Problem: Give the data again word for word; drop the pictures.

The data:
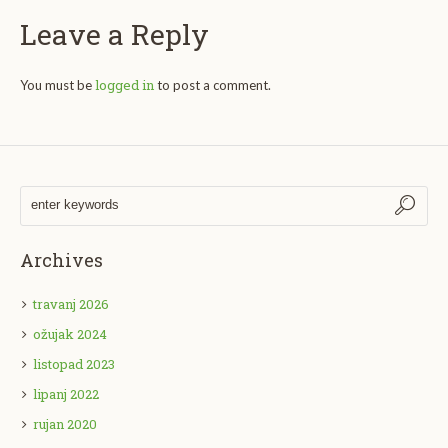
Leave a Reply
logged in
You must be
to post a comment.
Archives
travanj 2026
ožujak 2024
listopad 2023
lipanj 2022
rujan 2020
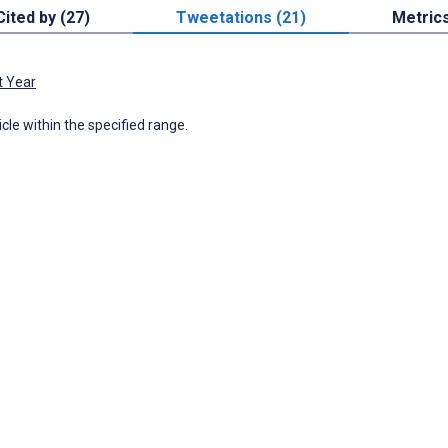
Cited by (27)
Tweetations (21)
Metric
t Year
icle within the specified range.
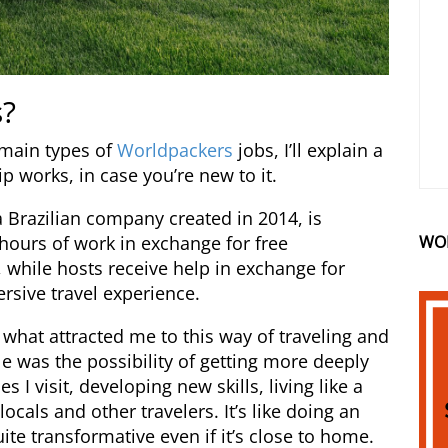
s?
 main types of
Worldpackers
jobs, I’ll explain a
ip works, in case you’re new to it.
 Brazilian company created in 2014, is
WO
 hours of work in exchange for free
while hosts receive help in exchange for
rsive travel experience.
: what attracted me to this way of traveling and
was the possibility of getting more deeply
s I visit, developing new skills, living like a
ocals and other travelers. It’s like doing an
e transformative even if it’s close to home.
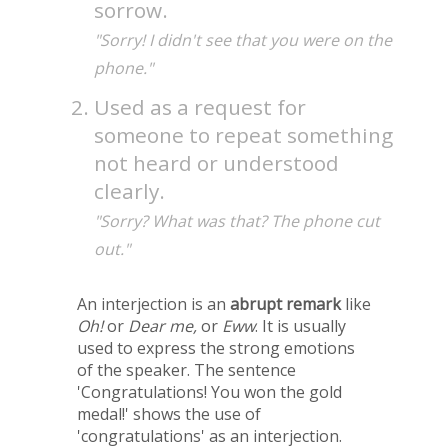
sorrow.
"Sorry! I didn't see that you were on the
phone."
Used as a request for
someone to repeat something
not heard or understood
clearly.
"Sorry? What was that? The phone cut
out."
An interjection is an
abrupt remark
like
Oh!
or
Dear me,
or
Eww
. It is usually
used to express the strong emotions
of the speaker. The sentence
'Congratulations! You won the gold
medal!' shows the use of
'congratulations' as an interjection.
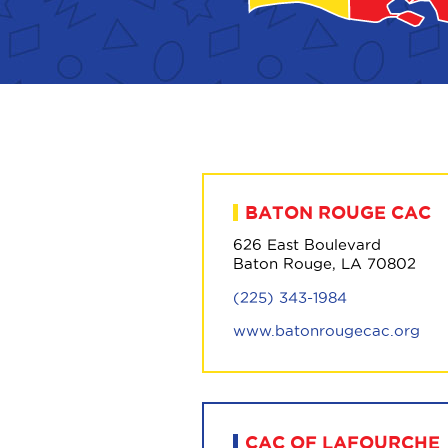
BATON ROUGE CAC
626 East Boulevard
Baton Rouge, LA 70802
(225) 343-1984
www.batonrougecac.org
CAC OF LAFOURCHE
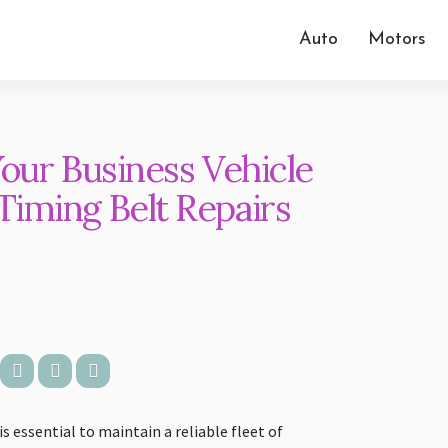
Auto
Motors
Your Business Vehicle
iming Belt Repairs
 essential to maintain a reliable fleet of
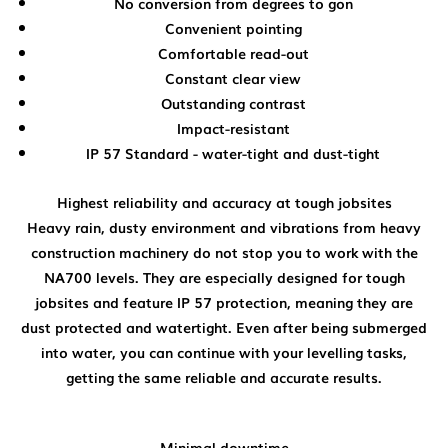
No conversion from degrees to gon
Convenient pointing
Comfortable read-out
Constant clear view
Outstanding contrast
Impact-resistant
IP 57 Standard - water-tight and dust-tight
Highest reliability and accuracy at tough jobsites
Heavy rain, dusty environment and vibrations from heavy
construction machinery do not stop you to work with the
NA700 levels. They are especially designed for tough
jobsites and feature IP 57 protection, meaning they are
dust protected and watertight. Even after being submerged
into water, you can continue with your levelling tasks,
getting the same reliable and accurate results.
Minimal downtime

Answer section:
Leave a Reply
logged in
You must be
to post a comment.
Archives
travanj 2026
ožujak 2024
listopad 2023
lipanj 2022
rujan 2020
Cited by (27)
Tweetations (21)
Metric
t Year
icle within the specified range.
s?
 main types of
Worldpackers
jobs, I’ll explain a
ip works, in case you’re new to it.
 Brazilian company created in 2014, is
WO
 hours of work in exchange for free
while hosts receive help in exchange for
rsive travel experience.
: what attracted me to this way of traveling and
was the possibility of getting more deeply
s I visit, developing new skills, living like a
ocals and other travelers. It’s like doing an
e transformative even if it’s close to home.
sorrow.
"Sorry! I didn't see that you were on the
phone."
Used as a request for
someone to repeat something
not heard or understood
clearly.
"Sorry? What was that? The phone cut
out."
An interjection is an
abrupt remark
like
Oh!
or
Dear me,
or
Eww
. It is usually
used to express the strong emotions
of the speaker. The sentence
'Congratulations! You won the gold
medal!' shows the use of
'congratulations' as an interjection.
BATON ROUGE CAC
626 East Boulevard
Baton Rouge, LA 70802
(225) 343-1984
www.batonrougecac.org
CAC OF LAFOURCHE
Auto
Motors
Your Business Vehicle
iming Belt Repairs
 essential to maintain a reliable fleet of
No conversion from degrees to gon
Convenient pointing
Comfortable read-out
Constant clear view
Outstanding contrast
Impact-resistant
IP 57 Standard - water-tight and dust-tight
Highest reliability and accuracy at tough jobsites
Heavy rain, dusty environment and vibrations from heavy
construction machinery do not stop you to work with the
NA700 levels. They are especially designed for tough
jobsites and feature IP 57 protection, meaning they are
dust protected and watertight. Even after being submerged
into water, you can continue with your levelling tasks,
getting the same reliable and accurate results.
Minimal downtime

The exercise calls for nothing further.